Part 4 – Relationship Phases
For the Relationship Phases, let me take the point of view of a new couple. Please note that these phases can equally apply to friendships, working in organisations and between organisations.
This video shows the three main phases people go through when they are in a relationship.
So back with a couple. More than likely, they have got to the Dating Stage as described in Part 3 – Relationship Stages.
Every relationship begins with a Honeymoon Phase. Can you remember when you have been in a honeymoon phase? Everything is new, exciting, wonderful, and you can’t wait to be with your new partner. Often a couple in this phase of their relationship will at times disappear into their own special little world.
In this stage people are looking for what is the same, what they both like and enjoy. People are often wearing the rose coloured glasses. However it is unrealistic to naturally stay in this phase.
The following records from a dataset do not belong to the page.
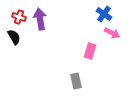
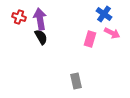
black semicircle: moved 27 px right
pink rectangle: moved 12 px up
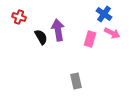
purple arrow: moved 18 px right, 11 px down
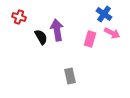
purple arrow: moved 1 px left
gray rectangle: moved 6 px left, 5 px up
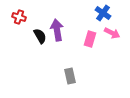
blue cross: moved 1 px left, 1 px up
black semicircle: moved 1 px left, 1 px up
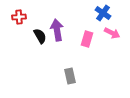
red cross: rotated 24 degrees counterclockwise
pink rectangle: moved 3 px left
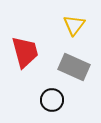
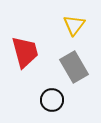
gray rectangle: rotated 36 degrees clockwise
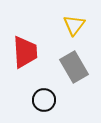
red trapezoid: rotated 12 degrees clockwise
black circle: moved 8 px left
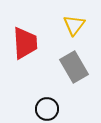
red trapezoid: moved 9 px up
black circle: moved 3 px right, 9 px down
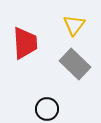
gray rectangle: moved 1 px right, 3 px up; rotated 16 degrees counterclockwise
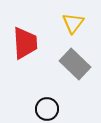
yellow triangle: moved 1 px left, 2 px up
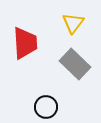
black circle: moved 1 px left, 2 px up
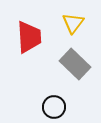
red trapezoid: moved 4 px right, 6 px up
black circle: moved 8 px right
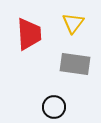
red trapezoid: moved 3 px up
gray rectangle: rotated 36 degrees counterclockwise
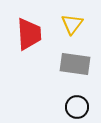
yellow triangle: moved 1 px left, 1 px down
black circle: moved 23 px right
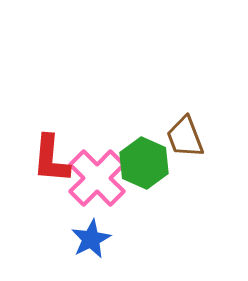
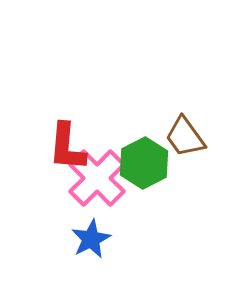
brown trapezoid: rotated 15 degrees counterclockwise
red L-shape: moved 16 px right, 12 px up
green hexagon: rotated 9 degrees clockwise
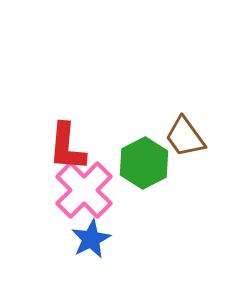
pink cross: moved 13 px left, 12 px down
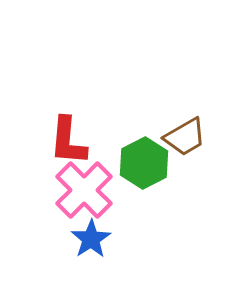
brown trapezoid: rotated 84 degrees counterclockwise
red L-shape: moved 1 px right, 6 px up
blue star: rotated 6 degrees counterclockwise
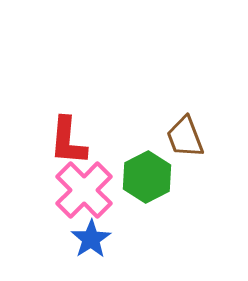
brown trapezoid: rotated 99 degrees clockwise
green hexagon: moved 3 px right, 14 px down
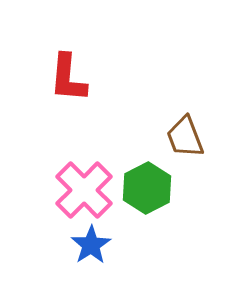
red L-shape: moved 63 px up
green hexagon: moved 11 px down
blue star: moved 6 px down
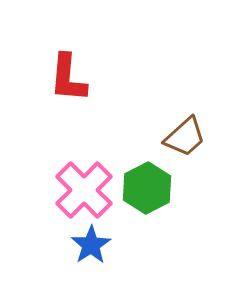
brown trapezoid: rotated 111 degrees counterclockwise
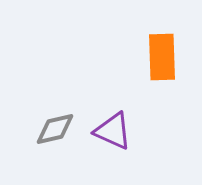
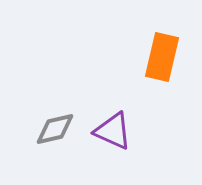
orange rectangle: rotated 15 degrees clockwise
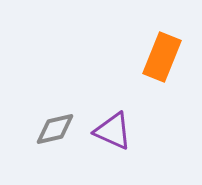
orange rectangle: rotated 9 degrees clockwise
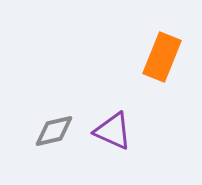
gray diamond: moved 1 px left, 2 px down
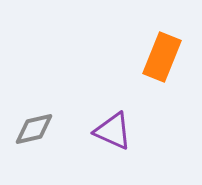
gray diamond: moved 20 px left, 2 px up
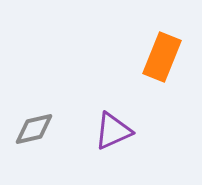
purple triangle: rotated 48 degrees counterclockwise
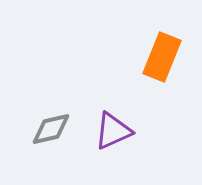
gray diamond: moved 17 px right
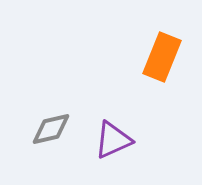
purple triangle: moved 9 px down
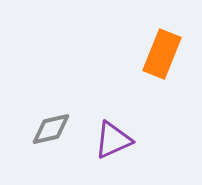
orange rectangle: moved 3 px up
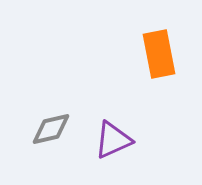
orange rectangle: moved 3 px left; rotated 33 degrees counterclockwise
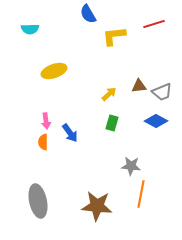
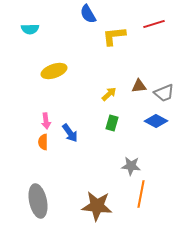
gray trapezoid: moved 2 px right, 1 px down
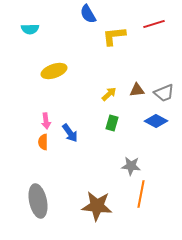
brown triangle: moved 2 px left, 4 px down
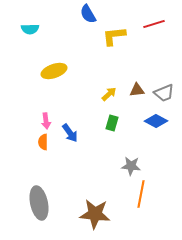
gray ellipse: moved 1 px right, 2 px down
brown star: moved 2 px left, 8 px down
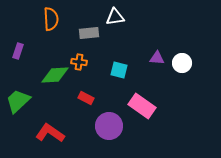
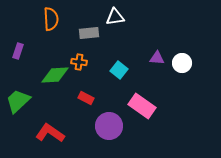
cyan square: rotated 24 degrees clockwise
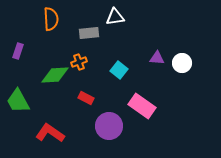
orange cross: rotated 28 degrees counterclockwise
green trapezoid: rotated 76 degrees counterclockwise
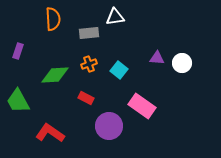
orange semicircle: moved 2 px right
orange cross: moved 10 px right, 2 px down
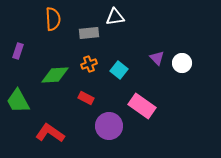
purple triangle: rotated 42 degrees clockwise
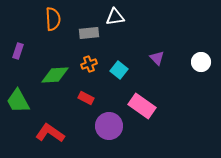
white circle: moved 19 px right, 1 px up
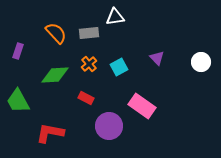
orange semicircle: moved 3 px right, 14 px down; rotated 40 degrees counterclockwise
orange cross: rotated 21 degrees counterclockwise
cyan square: moved 3 px up; rotated 24 degrees clockwise
red L-shape: rotated 24 degrees counterclockwise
Next comes the Plateau Phase or “take it for granted phase”. This is where people start to revert back to their default behaviours and habits. This often happens when there is a level of security in the relationship. Where, one or both feel they do not have to be on their best behaviour and they start to fall back into their old patterns This is a normal stage of all relationships characterised by the saying, ‘The honeymoon is over’.
People can remain in the Plateau Phase for months, years and even a lifetime.
Now depending how much both people are working in the relationship, they will either be keeping the spark alive and recapturing parts of the honeymoon phase or if not working they may move or slip into the third phase, Trauma.
What happens in the Trauma Phase is that one of the partners is not getting some or most of their major needs met. They are looking for what is different or wrong and may be trying to fix it or create change with an uncooperative partner.
Generally they are unhappy, possibly depressed, potentially fighting and arguments, and a whole lot of other emotions that were definitely not present in the Honeymoon Phase. Here there can be quite a bit of denial, blame, frustration, anger, resignation, etc going on.
This will generally end up in one of two ways. More intimacy, where both partners reconnect. Or separation, where one partner has had enough.
One indicator of the phase a couple is at, is the quality and frequency of making love or sex. In the honeymoon, making love was new and exciting and more often. In trauma making love maybe a duty or a chore by one partner, or virtually non existent.
In business and organisation the stage could be measured by the level of excitement or fulfilment when going to work, or lack of. Many people may plateau as they settle into a routine, or when they have had enough leave.
It is very useful to know what stage you are at, particularly if you are in the Plateau or Trauma stage and looking for something better. There is always something that can be done to improve your relationships.